Sea Shepherd Mourns the Passing of a Great Defender of the Environment

Captain Paul Watson first met Gary Gallon in 1968 in Vancouver when he volunteered to help with the Society Promoting Environmental Conservation (SPEC). Since then, Gary and Paul have been life long friends. In 1978, Captain Watson stayed with Gary occasionally in Nairobi, Kenya, when Paul was working on elephant poaching issues. Gary was heading up the United Nations Environmental Liaison Program that year.

"Gary will be very much missed in the environmental movement. He was a man who understood that the strength of this movement is it's diversity - diversity of individuals, groups, strategies, and tactics. Gary knew what his skills and abilities were, and he put them to use in the areas he was most talented in, yet he had incredible respect for the strategies and tactics of others, be they radical or conservative. He was Canada's answer to David Brower. We will miss him" - Captain Paul Watson

Below is the story as reported in ENS (Link:

Environmental Advocate Gary Gallon Dies in Montreal

MONTREAL, Quebec, Canada, July 8, 2003 (ENS) - Gary Gallon, president of the Canadian Institute for Business and the Environment, and editor of "The Gallon Environment Letter," died after a long battle with cancer on Thursday, July 3. He was 58. A memorial service was held for Gallon this afternoon at the Church of the Advent, Montreal.
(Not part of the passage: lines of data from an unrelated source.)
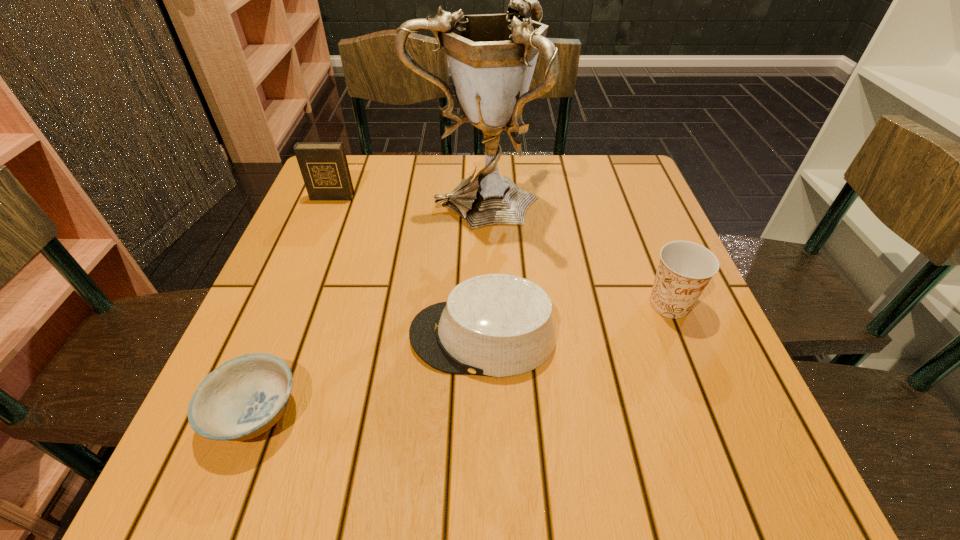 Find the location of a particular element. the tallest object is located at coordinates (492, 57).

Locate an element on the screen. Image resolution: width=960 pixels, height=540 pixels. diary is located at coordinates (323, 165).

Where is `Dixie cup`? The height and width of the screenshot is (540, 960). Dixie cup is located at coordinates (685, 268).

Where is `the third shortest object`? This screenshot has height=540, width=960. the third shortest object is located at coordinates (685, 268).

At what (x,y) coordinates should I click in order to perform the action: click on hat. Please return your answer as a coordinate pair (x, y). This screenshot has width=960, height=540. Looking at the image, I should click on (497, 325).

What are the coordinates of `bowl` in the screenshot? It's located at (244, 397).

The width and height of the screenshot is (960, 540). I want to click on vacant area situated 0.080m on the right of the trophy cup, so click(571, 201).

At what (x,y) coordinates should I click in order to perform the action: click on free space located 0.060m on the front cover of the fourth shortest object. Please return your answer as a coordinate pair (x, y). Image resolution: width=960 pixels, height=540 pixels. Looking at the image, I should click on (324, 215).

You are a GUI agent. You are given a task and a screenshot of the screen. Output one action in this format:
    pyautogui.click(x=<x>, y=<y>)
    Task: Click on the blank space located 0.140m on the left of the third shortest object
    The height and width of the screenshot is (540, 960).
    Given the screenshot: What is the action you would take?
    pyautogui.click(x=571, y=303)

You are a GUI agent. You are given a task and a screenshot of the screen. Output one action in this format:
    pyautogui.click(x=<x>, y=<y>)
    Task: Click on the vacant space located on the front-facing side of the second shortest object
    Image resolution: width=960 pixels, height=540 pixels.
    Given the screenshot: What is the action you would take?
    [x=288, y=336] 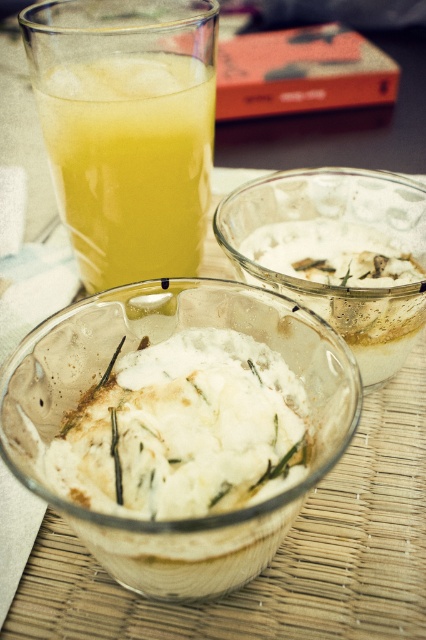 You are a food stylist arranging a dessert display. You have a translucent yellow liquid at upper left and a white frosted glass bowl at center. Which item should you move to the right side to balance the composition?

The translucent yellow liquid at upper left should be moved to the right side of the white frosted glass bowl at center to balance the composition since it is currently positioned on the left side.

You are holding a spoon and want to reach the translucent yellow liquid at upper left from where you are standing. Considering the distance, is it possible to do so without moving your position?

The translucent yellow liquid at upper left is 10.84 inches away from camera, so yes, it is possible to reach it with a spoon from your current position without moving.

You are a food stylist arranging two desserts on a table. You have a white frosted bowl at center and a white frosted glass bowl at center. Which bowl should you choose if you want to serve a larger portion of dessert?

The white frosted bowl at center has a larger width than the white frosted glass bowl at center, so it can hold a bigger portion of dessert. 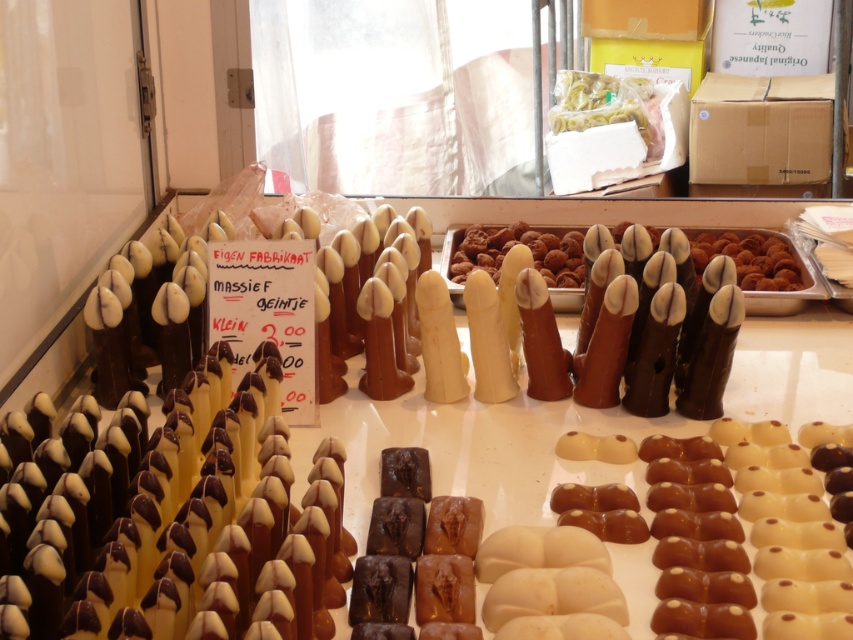 Question: Can you confirm if brown chocolate finger at center is wider than yellow matte pasta at center?

Choices:
 (A) no
 (B) yes

Answer: (B)

Question: Does brown chocolate finger at center have a smaller size compared to yellow matte pasta at center?

Choices:
 (A) yes
 (B) no

Answer: (B)

Question: Is brown chocolate finger at center to the left of yellow matte pasta at center from the viewer's perspective?

Choices:
 (A) yes
 (B) no

Answer: (A)

Question: Which of the following is the farthest from the observer?

Choices:
 (A) (643, 132)
 (B) (582, 259)

Answer: (A)

Question: Among these points, which one is farthest from the camera?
Six weeks ago, on May 23, Gallon was awarded Canada's Life Time Achievement Citation for his environmental contributions. The award, established in 2002 by "Canadian Geographic" magazine, was presented by Canadian Environment Minister David Anderson at a gala ceremony at the Art Gallery of Ontario in Toronto.

Gallon entered the work force on the floor of the Vancouver Stock Exchange in the late 1960s. His days were spent writing investment outlines for natural resource extraction companies, while at night he helped to found the Society Promoting Environmental Conservation (SPEC), now one of the oldest environmental organizations in British Columbia.

His early campaigns attempted to raise public awareness of the hazards of pesticides and the benefits of household recycling. He worked on oil spill prevention and the protection of wildlife from coal mining.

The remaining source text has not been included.